Estate planning is an arduous task which unfortunately can be prone to mistakes. Even using a professional planner to facilitate the process will not guarantee an error-free result. Fortunately, a CFP named Ed McCarthy recently posted an article (linked here) which highlights the 8 most common mistakes that were brought up from survey of experienced advisors.
Here is the list of most common mistakes from his article:
1. Improper beneficiary designations – We frequently see advisors improperly completing beneficiary designations. Examples: not changing the beneficiary due to divorce or a death, or listing a special needs child or grandchild directly as a beneficiary, rather than a trust FBO (for benefit of), thereby affecting their eligibility for Social Security disability benefits. — Kevin Reardon, CFP; Shakespeare Wealth Management, Inc., Pewaukee, Wis.

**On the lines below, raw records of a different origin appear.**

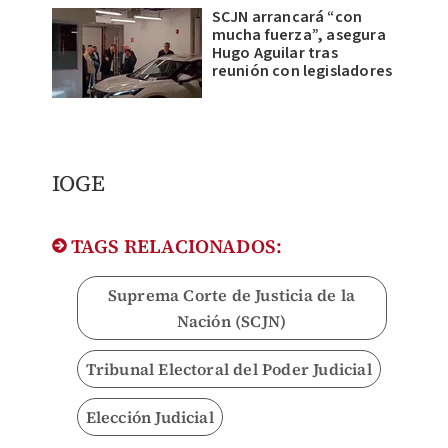
SCJN arrancará “con
mucha fuerza”, asegura
Hugo Aguilar tras
reunión con legisladores
IOGE
TAGS RELACIONADOS:
Suprema Corte de Justicia de la
Nación (SCJN)
Tribunal Electoral del Poder Judicial
Elección Judicial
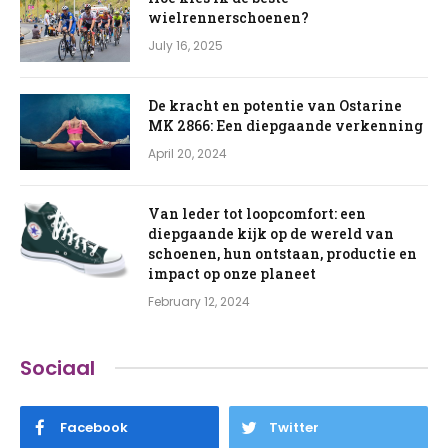
wielrennerschoenen?
July 16, 2025
De kracht en potentie van Ostarine
MK 2866: Een diepgaande verkenning
April 20, 2024
Van leder tot loopcomfort: een
diepgaande kijk op de wereld van
schoenen, hun ontstaan, productie en
impact op onze planeet
February 12, 2024
Sociaal
Facebook
Twitter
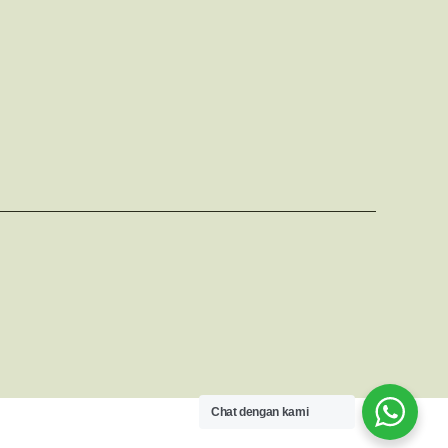
Chat dengan kami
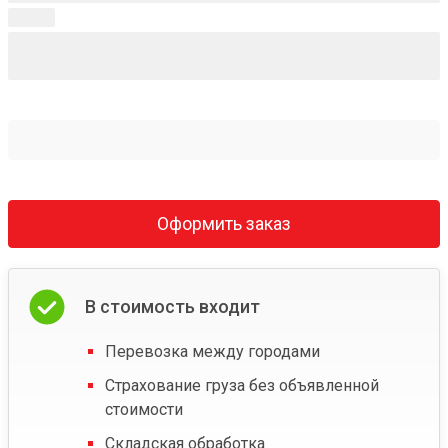
Оформить заказ
В стоимость входит
Перевозка между городами
Страхование груза без объявленной
стоимости
Складская обработка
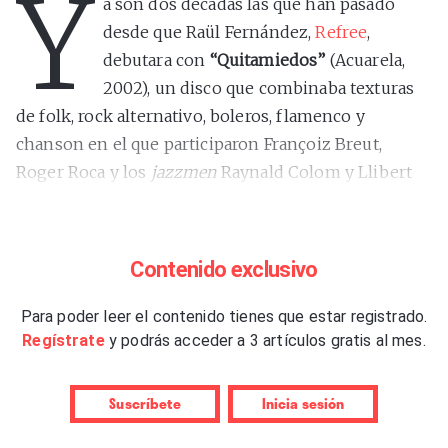
Y
a son dos décadas las que han pasado
desde que Raül Fernández,
Refree
,
debutara con
“Quitamiedos”
(Acuarela,
2002), un disco que combinaba texturas
de folk, rock alternativo, boleros, flamenco y
chanson en el que participaron Françoiz Breut,
Roger Roca y los
jazzmen
Raynald Colom y Llibert
Fortuny. Su forma de componer, arreglar y tocar la
guitarra, tan íntima, así como la sutil diferencia entre
personaje –Raül Refree– y grupo o proyecto –
Contenido exclusivo
Refree–, ayudaron a delinear un universo musical
delicado, minimalista y rupturista a partes iguales,
Para poder leer el contenido tienes que estar registrado.
donde todos los géneros empezaron a tener cabida.
Regístrate
y podrás acceder a 3 artículos gratis al mes.
Llegaron después, con mayor riqueza instrumental y
Suscríbete
Inicia sesión
con un punto de surrealismo onírico, trabajos como
“Nones”
(Acuarela, 2003; mejor disco nacional del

2. Not changing asset titles to trusts – Incorporating revocable living trusts into a client’s estate plan but forgetting to update all the account titling to the name of the trust. Not changing titles creates problems that include having to pay additional probate costs, losing the private nature of settling the estate, etc. — Richard Durso, CFP, AEP; RTD Financial Advisors, Inc., Philadelphia
3. Incorrectly assuming clients’ goals – Many advisors assume a client’s main goal is to save estate taxes, for example. However, when really connecting with a client, we might find that taxes are only a small aspect of their objectives. Sometimes, in listening to the client, we realize that their fears are more about their heirs’ ability to manage the inheritance as well as decisions such as trustees, etc. — Richard J. Busillo, CFP, AIF, RPA; RTD Financial Advisors, Inc., Philadelphia
4. Naming minor children as account beneficiaries – Letting clients name minor children outright as primary or contingent beneficiaries of life insurance or retirement plans. When minor children inherit, a court must appoint a guardian who must be bonded and must file a laborious annual accounting with the local court. — Helen Modly, CFP, ChFC, CPWA; Focus Wealth Management, Ltd., Middleburg, Va.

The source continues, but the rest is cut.